[Aim of the exercise]
The answer is one number: how many lines in the data below hold "принудительной".
>>>
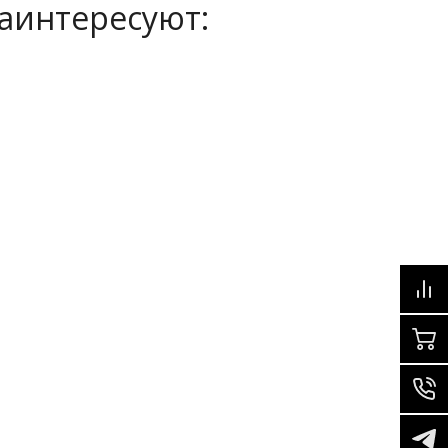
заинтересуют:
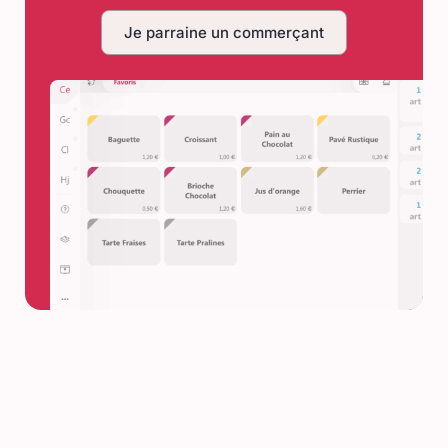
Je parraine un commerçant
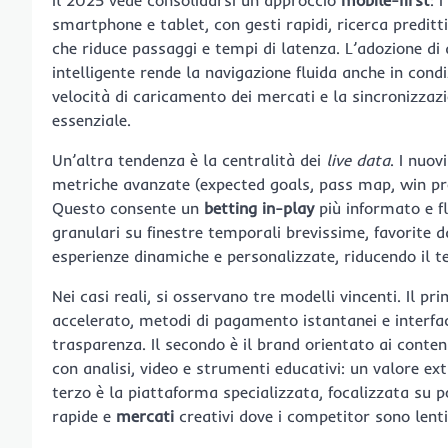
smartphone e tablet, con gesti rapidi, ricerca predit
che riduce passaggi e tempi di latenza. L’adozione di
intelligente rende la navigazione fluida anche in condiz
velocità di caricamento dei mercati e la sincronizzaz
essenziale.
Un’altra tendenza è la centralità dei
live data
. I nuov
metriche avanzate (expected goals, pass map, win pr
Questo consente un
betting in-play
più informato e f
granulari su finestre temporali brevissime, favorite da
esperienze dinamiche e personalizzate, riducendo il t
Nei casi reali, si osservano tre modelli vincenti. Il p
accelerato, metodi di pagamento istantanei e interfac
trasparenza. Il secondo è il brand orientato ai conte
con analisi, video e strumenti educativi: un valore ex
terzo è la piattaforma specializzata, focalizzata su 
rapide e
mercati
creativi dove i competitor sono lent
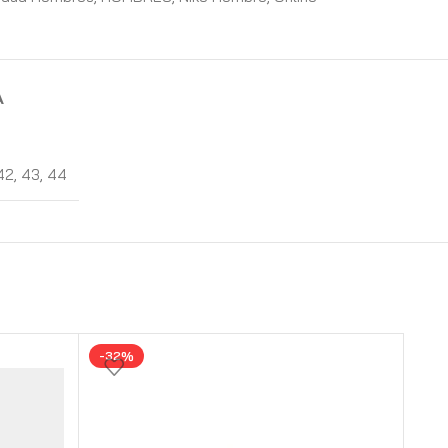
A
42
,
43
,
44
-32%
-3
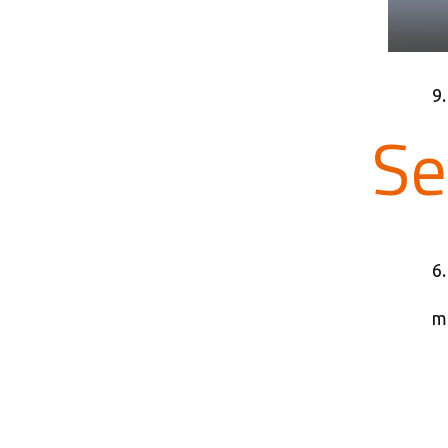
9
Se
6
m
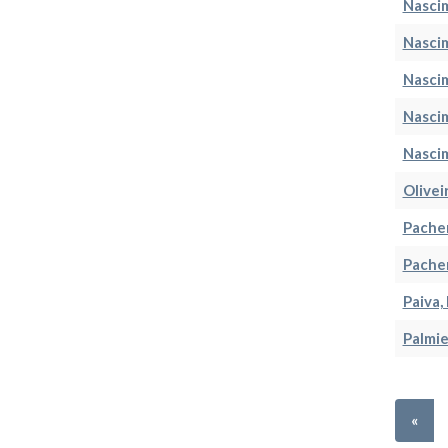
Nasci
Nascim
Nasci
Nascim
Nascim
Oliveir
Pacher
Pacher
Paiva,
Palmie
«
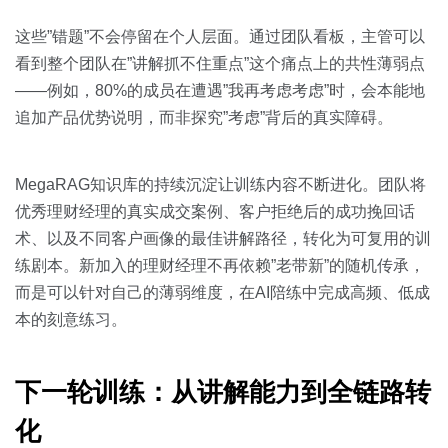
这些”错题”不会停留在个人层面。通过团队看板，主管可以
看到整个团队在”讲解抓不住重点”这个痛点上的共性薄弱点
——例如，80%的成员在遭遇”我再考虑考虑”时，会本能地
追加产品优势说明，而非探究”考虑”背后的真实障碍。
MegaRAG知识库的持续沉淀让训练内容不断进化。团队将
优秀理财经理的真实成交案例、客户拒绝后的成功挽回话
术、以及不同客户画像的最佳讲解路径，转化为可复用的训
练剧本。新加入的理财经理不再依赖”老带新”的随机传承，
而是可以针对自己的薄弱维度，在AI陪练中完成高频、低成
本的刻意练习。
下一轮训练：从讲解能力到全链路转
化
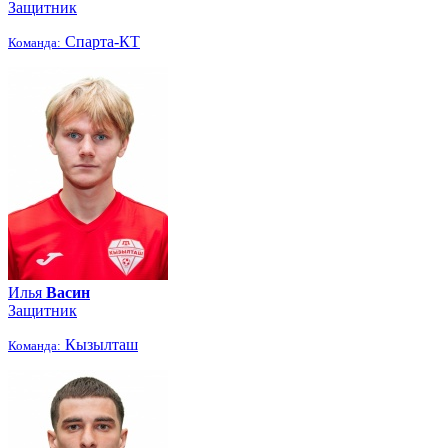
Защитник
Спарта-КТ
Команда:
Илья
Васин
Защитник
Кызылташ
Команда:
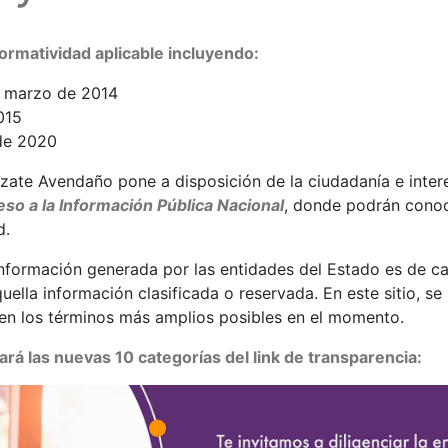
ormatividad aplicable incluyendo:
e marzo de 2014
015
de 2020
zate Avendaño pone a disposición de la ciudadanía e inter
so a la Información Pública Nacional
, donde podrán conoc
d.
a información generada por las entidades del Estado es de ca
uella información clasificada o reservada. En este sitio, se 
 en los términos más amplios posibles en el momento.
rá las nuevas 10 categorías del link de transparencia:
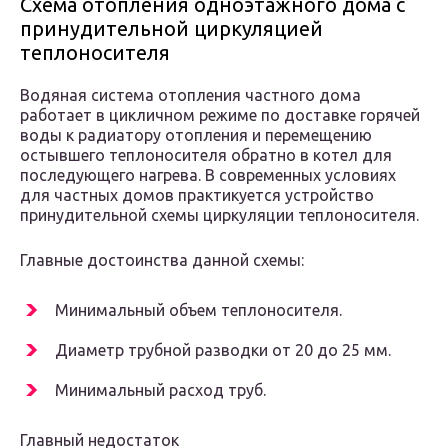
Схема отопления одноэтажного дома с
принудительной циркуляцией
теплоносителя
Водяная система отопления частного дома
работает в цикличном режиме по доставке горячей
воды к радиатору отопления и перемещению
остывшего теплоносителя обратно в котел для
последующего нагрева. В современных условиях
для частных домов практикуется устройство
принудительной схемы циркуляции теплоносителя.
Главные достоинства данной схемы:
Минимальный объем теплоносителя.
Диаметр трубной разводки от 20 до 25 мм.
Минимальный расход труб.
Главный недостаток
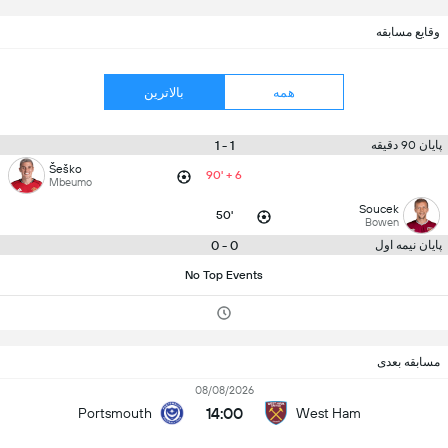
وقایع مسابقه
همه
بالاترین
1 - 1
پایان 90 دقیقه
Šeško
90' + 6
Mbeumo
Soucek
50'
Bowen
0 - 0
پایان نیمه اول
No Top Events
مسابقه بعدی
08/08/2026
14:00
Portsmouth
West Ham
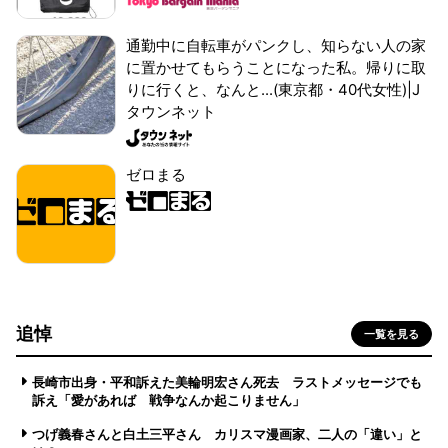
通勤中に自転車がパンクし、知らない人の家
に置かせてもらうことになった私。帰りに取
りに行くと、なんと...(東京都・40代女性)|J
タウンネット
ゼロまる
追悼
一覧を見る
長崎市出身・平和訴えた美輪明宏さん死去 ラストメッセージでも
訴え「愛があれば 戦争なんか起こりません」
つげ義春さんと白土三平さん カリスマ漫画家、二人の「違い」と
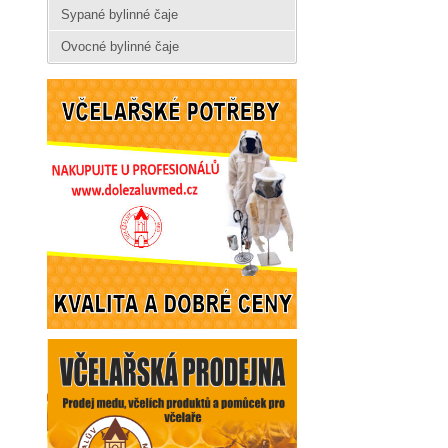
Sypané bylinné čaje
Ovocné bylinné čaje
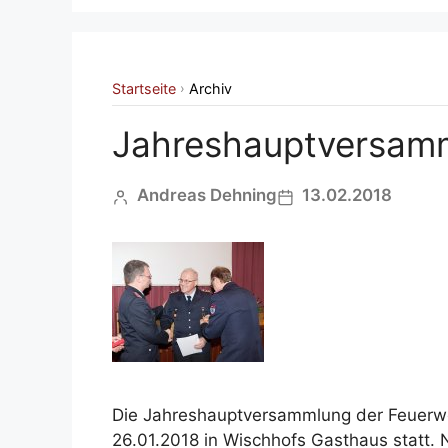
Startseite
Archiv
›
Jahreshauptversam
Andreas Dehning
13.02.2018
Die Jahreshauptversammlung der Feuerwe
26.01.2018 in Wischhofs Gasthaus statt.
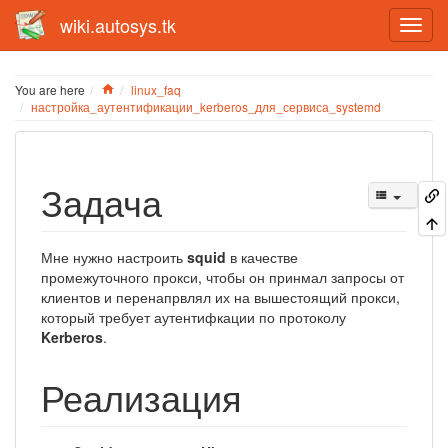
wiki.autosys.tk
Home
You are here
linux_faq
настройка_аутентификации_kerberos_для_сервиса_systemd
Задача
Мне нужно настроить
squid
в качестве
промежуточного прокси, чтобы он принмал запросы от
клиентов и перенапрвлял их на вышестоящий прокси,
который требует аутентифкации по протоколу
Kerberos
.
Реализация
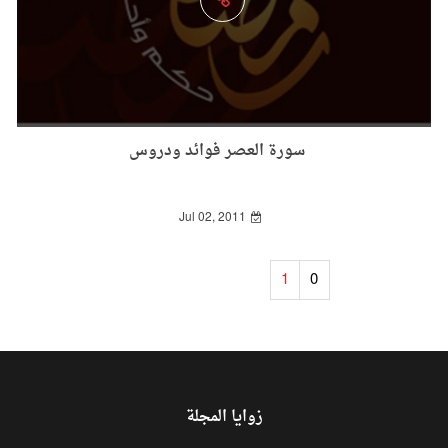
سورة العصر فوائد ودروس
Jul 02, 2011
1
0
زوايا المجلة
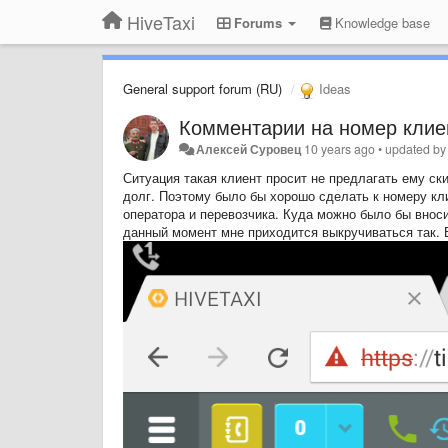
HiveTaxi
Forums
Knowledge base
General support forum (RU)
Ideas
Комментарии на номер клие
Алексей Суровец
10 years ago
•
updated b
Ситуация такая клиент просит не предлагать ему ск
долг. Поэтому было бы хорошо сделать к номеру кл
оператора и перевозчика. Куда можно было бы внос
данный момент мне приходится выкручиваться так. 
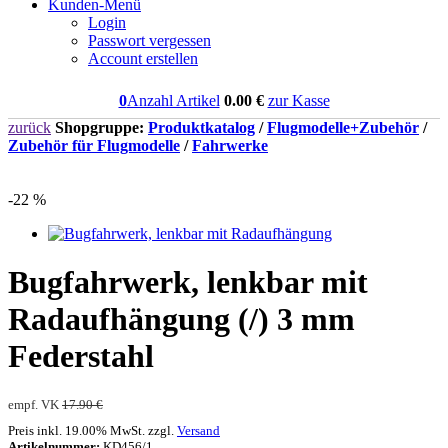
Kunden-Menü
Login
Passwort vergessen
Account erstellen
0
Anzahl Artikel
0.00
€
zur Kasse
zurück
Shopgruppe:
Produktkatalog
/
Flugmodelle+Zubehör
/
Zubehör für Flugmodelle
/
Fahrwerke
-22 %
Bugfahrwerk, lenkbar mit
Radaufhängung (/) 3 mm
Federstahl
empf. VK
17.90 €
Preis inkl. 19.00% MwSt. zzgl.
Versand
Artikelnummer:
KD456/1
<<<
[Solution to this task]
2